## Task goal:
From the entries below, gather every line containing the string "loro".

##### Information given

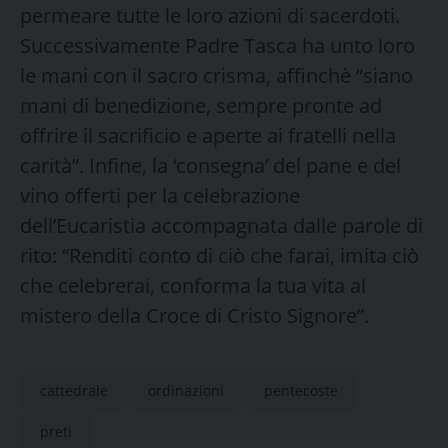
permeare tutte le loro azioni di sacerdoti.
Successivamente Padre Tasca ha unto loro
le mani con il sacro crisma, affinchè “siano
mani di benedizione, sempre pronte ad
offrire il sacrificio e aperte ai fratelli nella
carità”. Infine, la ‘consegna’ del pane e del
vino offerti per la celebrazione
dell’Eucaristia accompagnata dalle parole di
rito: “Renditi conto di ciò che farai, imita ciò
che celebrerai, conforma la tua vita al
mistero della Croce di Cristo Signore”.
cattedrale
ordinazioni
pentecoste
preti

##########

## Task solution:
permeare tutte le loro azioni di sacerdoti.
Successivamente Padre Tasca ha unto loro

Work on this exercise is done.